Herbert Raynier flung himself into a comfortable chair on the verandah and lighted a cheroot. He had half an hour to spare before it should be time to dress and go out to dinner, and how should such be better spent than in a restful smoke: yet, while enjoying this, his thoughts were active enough. His prospects, rosy as the afterglow which dwelt upon the surrounding peaks, kept him busy for a time, and over all was a sense of great relief. If he had saved the life of an unknown Oriental at the hands of a particularly brutal mob, assuredly he had been repaid to the full, for, but for that circumstance, matters would never have come to a head with Cynthia. He would still be bound hard and fast by a chain of which he only realised the full weight since he had broken it. For he had broken it – finally, irrevocably, unmistakably, he told himself. Since that last scene in the Vicarage garden he and Cynthia had exchanged no word. The remainder of that day had not been of a pleasant nature, and he had left by an early train on the following morning, to return three days later to India. No letter, either of farewell, or reproach or recrimination – as he had half feared – reached him at the last, and it was with feelings of genuine relief that he watched the shores of the mother country fade into the invisible.

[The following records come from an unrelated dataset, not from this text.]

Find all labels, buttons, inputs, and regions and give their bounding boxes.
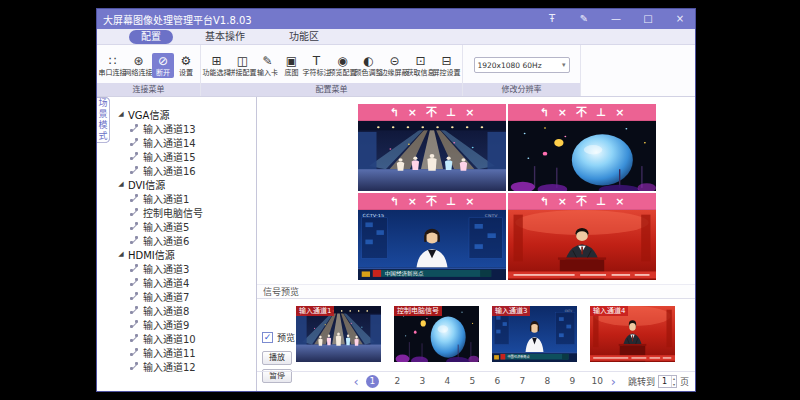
group-label: 连接菜单	[97, 83, 200, 96]
minimize-icon[interactable]: —	[607, 10, 625, 28]
tree-group-row[interactable]: ◢ HDMI信源	[117, 247, 256, 261]
signal-thumbnail[interactable]: 输入通道1	[296, 306, 381, 362]
tree-channel-row[interactable]: 输入通道5	[117, 219, 256, 233]
tree-channel-row[interactable]: 输入通道3	[117, 261, 256, 275]
page-number[interactable]: 1	[366, 375, 379, 388]
undo-arrow-icon[interactable]: ↰	[390, 105, 399, 120]
disconnect-button[interactable]: ⊘ 断开	[152, 53, 174, 78]
theme-icon[interactable]: ✎	[575, 10, 593, 28]
video-window[interactable]: ↰×不⊥×	[508, 193, 656, 280]
function-select-button[interactable]: ⊞ 功能选择	[204, 53, 229, 78]
tree-channel-row[interactable]: 控制电脑信号	[117, 205, 256, 219]
get-info-button[interactable]: ⊡ 获取信息	[408, 53, 433, 78]
edge-mask-button[interactable]: ⊝ 边缘屏蔽	[382, 53, 407, 78]
ground-icon[interactable]: ⊥	[596, 194, 606, 209]
bu-character-icon[interactable]: 不	[576, 105, 587, 120]
ribbon-tab[interactable]: 配置	[129, 30, 173, 44]
page-number[interactable]: 10	[591, 375, 604, 388]
link-icon	[130, 123, 140, 133]
tree-channel-row[interactable]: 输入通道16	[117, 163, 256, 177]
undo-arrow-icon[interactable]: ↰	[540, 194, 549, 209]
tree-group-row[interactable]: ◢ VGA信源	[117, 107, 256, 121]
tree-channel-row[interactable]: 输入通道11	[117, 345, 256, 359]
page-number[interactable]: 2	[391, 375, 404, 388]
toolbar-spacer	[581, 45, 695, 96]
close-icon-2[interactable]: ×	[465, 105, 474, 120]
close-icon[interactable]: ×	[671, 10, 689, 28]
close-icon[interactable]: ×	[558, 105, 567, 120]
page-number[interactable]: 6	[491, 375, 504, 388]
page-number[interactable]: 3	[416, 375, 429, 388]
close-icon[interactable]: ×	[558, 194, 567, 209]
close-icon[interactable]: ×	[408, 194, 417, 209]
tree-channel-row[interactable]: 输入通道14	[117, 135, 256, 149]
color-adjust-button[interactable]: ◐ 颜色调整	[356, 53, 381, 78]
tree-channel-row[interactable]: 输入通道12	[117, 359, 256, 373]
expand-arrow-icon[interactable]: ◢	[117, 180, 125, 188]
base-image-button[interactable]: ▣ 底图	[280, 53, 303, 78]
text-annotation-button[interactable]: T 字符标注	[304, 53, 329, 78]
toolbar-button-label: 输入卡	[257, 69, 278, 77]
spinner-down-icon[interactable]: ▾	[673, 382, 675, 388]
close-icon[interactable]: ×	[408, 105, 417, 120]
video-window[interactable]: ↰×不⊥×	[358, 193, 506, 280]
tree-channel-label: 输入通道11	[143, 345, 196, 360]
tree-channel-row[interactable]: 输入通道13	[117, 121, 256, 135]
close-icon-2[interactable]: ×	[615, 194, 624, 209]
preview-config-button[interactable]: ◉ 预览配置	[330, 53, 355, 78]
pin-icon[interactable]: Ŧ	[543, 10, 561, 28]
expand-arrow-icon[interactable]: ◢	[117, 250, 125, 258]
video-window-banner: ↰×不⊥×	[358, 104, 506, 121]
toolbar-button-icon: ▣	[286, 54, 297, 69]
signal-thumbnail[interactable]: 输入通道3	[492, 306, 577, 362]
tree-channel-row[interactable]: 输入通道8	[117, 303, 256, 317]
video-preview-image	[508, 210, 656, 280]
tree-channel-row[interactable]: 输入通道1	[117, 191, 256, 205]
tree-channel-row[interactable]: 输入通道15	[117, 149, 256, 163]
page-number[interactable]: 9	[566, 375, 579, 388]
page-number[interactable]: 4	[441, 375, 454, 388]
close-icon-2[interactable]: ×	[615, 105, 624, 120]
splice-config-button[interactable]: ◫ 拼接配置	[230, 53, 255, 78]
ground-icon[interactable]: ⊥	[446, 105, 456, 120]
bu-character-icon[interactable]: 不	[426, 105, 437, 120]
play-button[interactable]: 播放	[262, 351, 292, 365]
page-number[interactable]: 5	[466, 375, 479, 388]
link-icon	[130, 361, 140, 371]
network-connect-button[interactable]: ⊛ 网络连接	[126, 53, 151, 78]
next-page-icon[interactable]: ›	[611, 375, 616, 388]
prev-page-icon[interactable]: ‹	[354, 375, 359, 388]
ribbon-tab[interactable]: 基本操作	[193, 30, 257, 44]
bu-character-icon[interactable]: 不	[426, 194, 437, 209]
settings-button[interactable]: ⚙ 设置	[175, 53, 197, 78]
page-number[interactable]: 8	[541, 375, 554, 388]
screen-control-button[interactable]: ⊟ 屏控设置	[434, 53, 459, 78]
tree-channel-row[interactable]: 输入通道6	[117, 233, 256, 247]
preview-checkbox[interactable]: ✓	[262, 332, 273, 343]
expand-arrow-icon[interactable]: ◢	[117, 110, 125, 118]
tree-channel-row[interactable]: 输入通道7	[117, 289, 256, 303]
serial-connect-button[interactable]: ∷ 串口连接	[100, 53, 125, 78]
tree-group-row[interactable]: ◢ DVI信源	[117, 177, 256, 191]
page-number-input[interactable]: 1 ▴ ▾	[658, 375, 677, 388]
input-card-button[interactable]: ✎ 输入卡	[256, 53, 279, 78]
maximize-icon[interactable]: □	[639, 10, 657, 28]
undo-arrow-icon[interactable]: ↰	[540, 105, 549, 120]
spinner-arrows[interactable]: ▴ ▾	[671, 376, 676, 387]
ground-icon[interactable]: ⊥	[596, 105, 606, 120]
close-icon-2[interactable]: ×	[465, 194, 474, 209]
video-window[interactable]: ↰×不⊥×	[508, 104, 656, 191]
ribbon-tab[interactable]: 功能区	[277, 30, 331, 44]
bu-character-icon[interactable]: 不	[576, 194, 587, 209]
tree-channel-row[interactable]: 输入通道9	[117, 317, 256, 331]
tree-channel-row[interactable]: 输入通道4	[117, 275, 256, 289]
ground-icon[interactable]: ⊥	[446, 194, 456, 209]
signal-thumbnail[interactable]: 控制电脑信号	[394, 306, 479, 362]
video-window[interactable]: ↰×不⊥×	[358, 104, 506, 191]
tree-channel-row[interactable]: 输入通道10	[117, 331, 256, 345]
undo-arrow-icon[interactable]: ↰	[390, 194, 399, 209]
resolution-dropdown[interactable]: 1920x1080 60Hz ▾	[474, 57, 570, 73]
sidebar-vertical-tab[interactable]: 场景模式	[97, 97, 110, 143]
page-number[interactable]: 7	[516, 375, 529, 388]
signal-thumbnail[interactable]: 输入通道4	[590, 306, 675, 362]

Tarleton, the Civil Surgeon, at whose bungalow Raynier was dining, was somewhat of a trying social unit, in that he was never even by chance known to agree with any remark or proposition, weighty or trivial, put forward by anybody, or if there was no conceivable room for gainsaying such, why then he would append some brisk aggressive comment in rider fashion. As thus, —
“How do, Raynier? How did you come over? Didn’t walk, did you?”
“No. Biked.”
“Ho! Bicycle’s not much use up here, I can tell you.”
Raynier remarked that he found the machine useful for getting about the station with, and that the roads in and immediately around the same were rather good.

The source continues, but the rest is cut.